GrowthBook has built experiment review meetings directly into the platform. You can create presentation from the management left navigation. You can then share the presentation with your team, and they can vote on the results.

Organizational Structures

As you start to scale your experimentation program, you’ll want to think about how you want to organize your teams to ensure high frequency and high quality. There are a number of different ways to organize your teams, and we’ll go through some of the most common ones we’ve seen.

Isolated teams,

When companies first start experimenting with experimenting, they often start with isolated teams. This can even be one individual on a team.

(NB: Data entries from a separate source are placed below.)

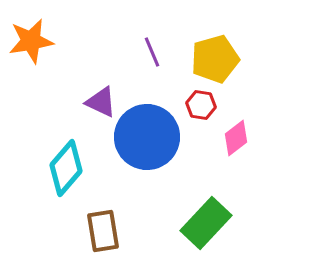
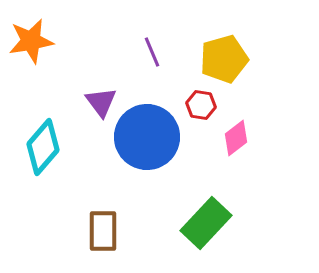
yellow pentagon: moved 9 px right
purple triangle: rotated 28 degrees clockwise
cyan diamond: moved 23 px left, 21 px up
brown rectangle: rotated 9 degrees clockwise
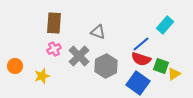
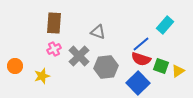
gray hexagon: moved 1 px down; rotated 20 degrees clockwise
yellow triangle: moved 4 px right, 3 px up
blue square: rotated 10 degrees clockwise
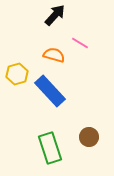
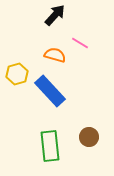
orange semicircle: moved 1 px right
green rectangle: moved 2 px up; rotated 12 degrees clockwise
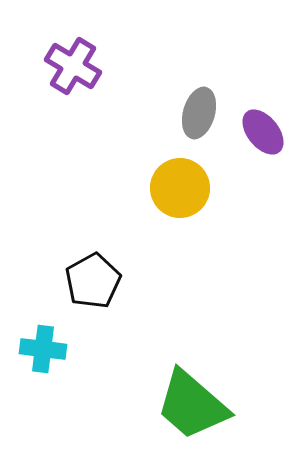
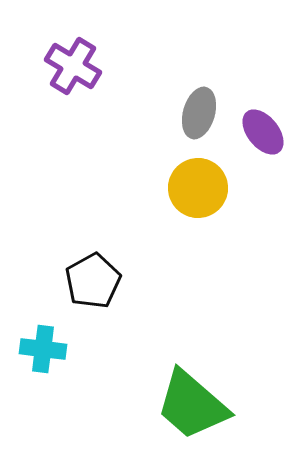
yellow circle: moved 18 px right
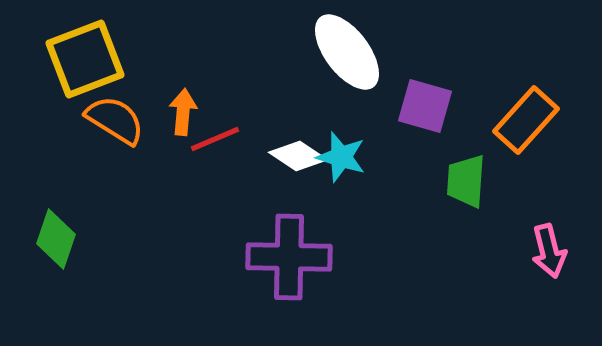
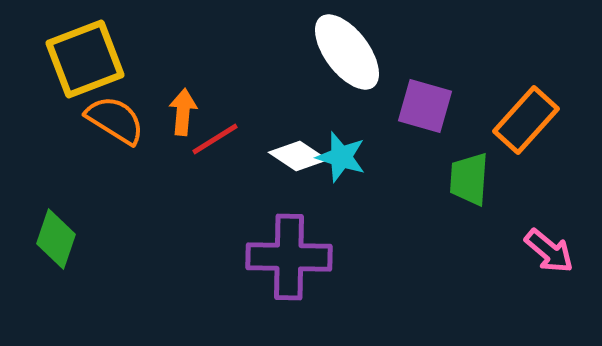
red line: rotated 9 degrees counterclockwise
green trapezoid: moved 3 px right, 2 px up
pink arrow: rotated 36 degrees counterclockwise
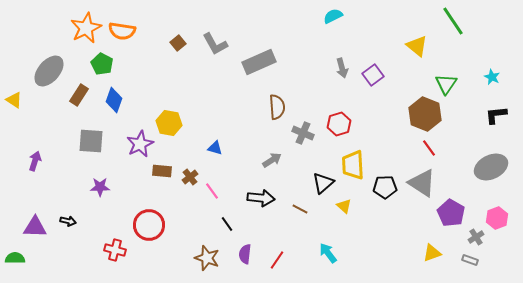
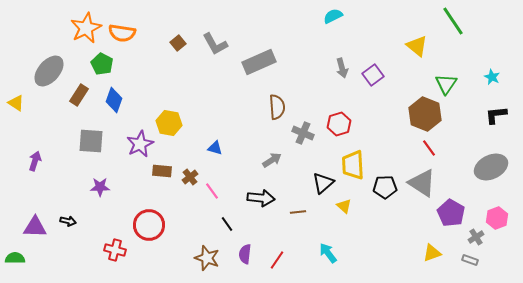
orange semicircle at (122, 31): moved 2 px down
yellow triangle at (14, 100): moved 2 px right, 3 px down
brown line at (300, 209): moved 2 px left, 3 px down; rotated 35 degrees counterclockwise
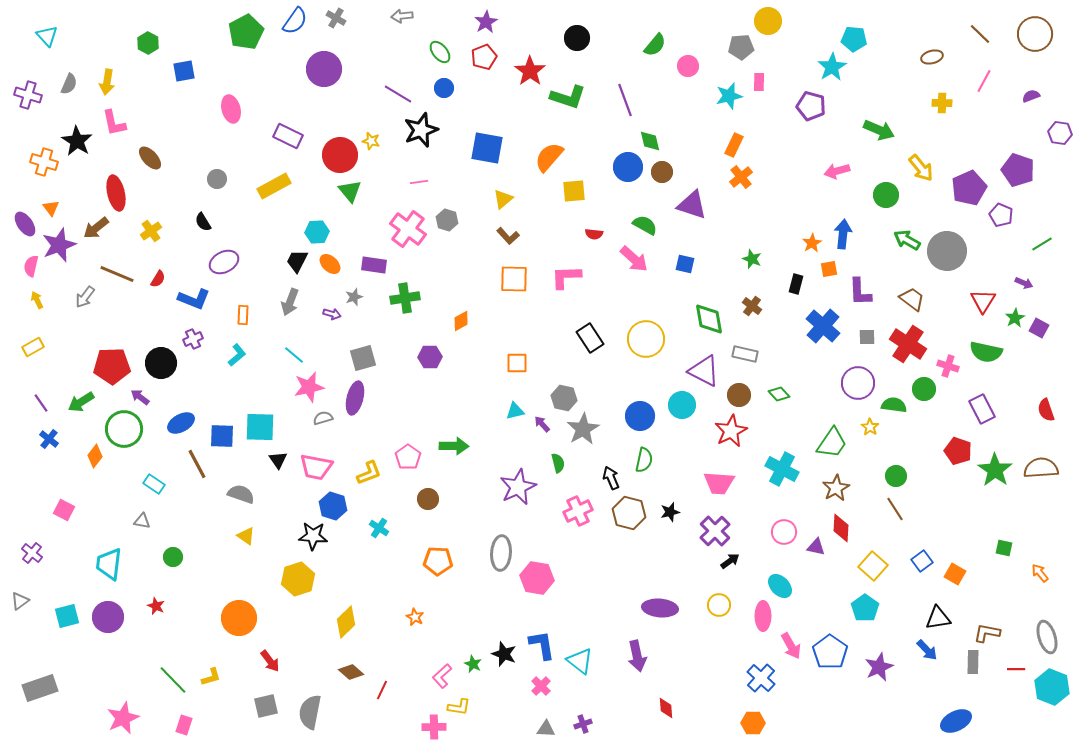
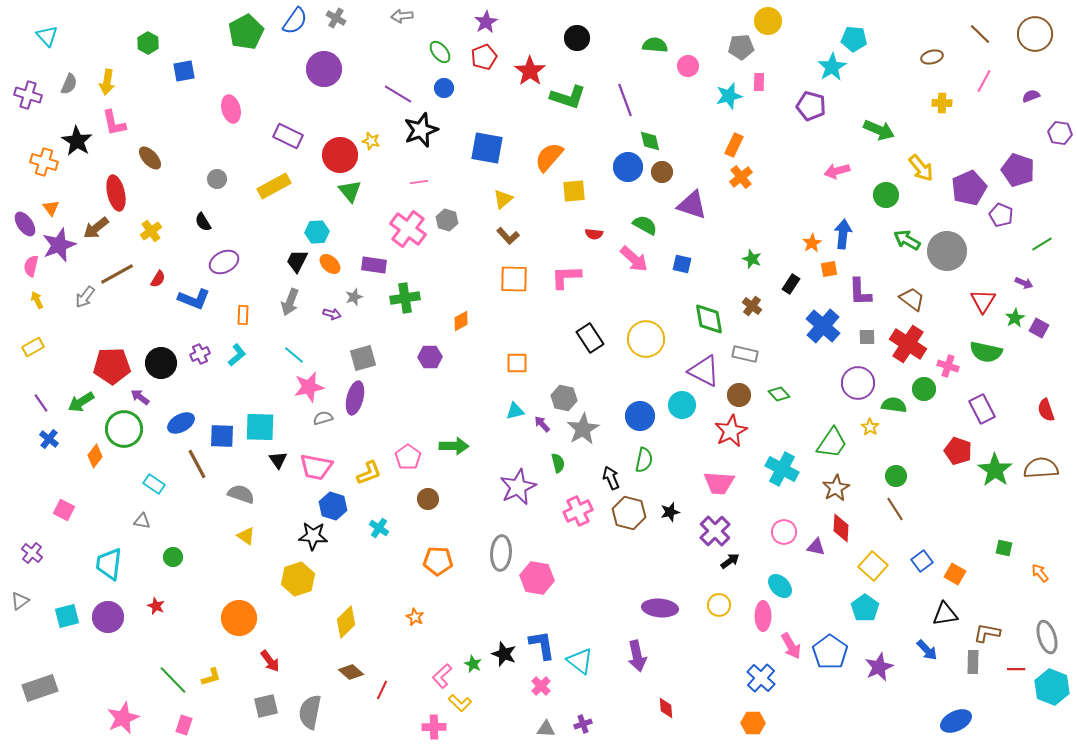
green semicircle at (655, 45): rotated 125 degrees counterclockwise
blue square at (685, 264): moved 3 px left
brown line at (117, 274): rotated 52 degrees counterclockwise
black rectangle at (796, 284): moved 5 px left; rotated 18 degrees clockwise
purple cross at (193, 339): moved 7 px right, 15 px down
black triangle at (938, 618): moved 7 px right, 4 px up
yellow L-shape at (459, 707): moved 1 px right, 4 px up; rotated 35 degrees clockwise
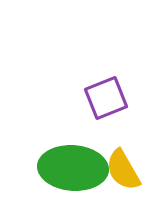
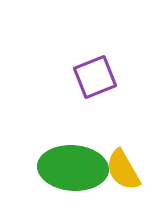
purple square: moved 11 px left, 21 px up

One of the problems with this approach is that as an individual, it is hard to have good ideas to test continually, and you may suffer from idea bias, where your experiences and expertise limit the number and type of ideas you test. Another issue is that successes and failures are not shared. As is typical of experiment programs, if you present ideas that are failing at a 60%+ rate, people may think that the team is doing something wrong.

These isolated teams can be critical in helping grow awareness of experimentation-driven development. However, the isolated team does not scale well, and running the frequency of experiments to see large impacts will be hard. If the team and leadership like the results, you’ll want to expand to one of the other structures.

Decentralized Teams

As awareness of the ease of and insights gained through experimentation, more teams may start experimenting. This is great and increases the frequency of experimentation that you can run. Each team is empowered to design and start their own experiments- this is sometimes referred to as experimentation democratization.

There can be some downsides with this approach. It can end up like the Wild West, where best practices, data, metrics, and tooling may not be shared from team to team. This can make it hard for teams to ensure consistent quality and trustworthiness of the results.

Center of Excellence

To compensate for the problems of decentralized experimentation programs, many companies will switch to a center-of-excellence approach. With this structure, a central experimentation team ensures that experiments follow best practices, have a testable hypothesis, and have selected the right metrics before launching. This team can also ensure that the data looks right as it comes in and that the results are interpreted correctly.

One of the issues with the center-of-excellence approach is that it can easily become a bottleneck of excellence and limit the number of experiments that are run.

Hybrid

Combining the best of the decentralized teams and center-of-excellence is one of the best ways we’ve seen to run experimentation programs. The Hybrid approach involves an experimentation team that oversees the experiments that are run but don’t directly gatekeep the launching of experiments. In this role, the experimentation team serves as advisors to the teams that are running experiments, helps them improve the quality of experiments, and can also help look into any issues that appear. They can also ensure that the platform, metrics, and data are following their standards. This approach aims to have the experimentation team help educate the product teams on best practices and common pitfalls with running experiments.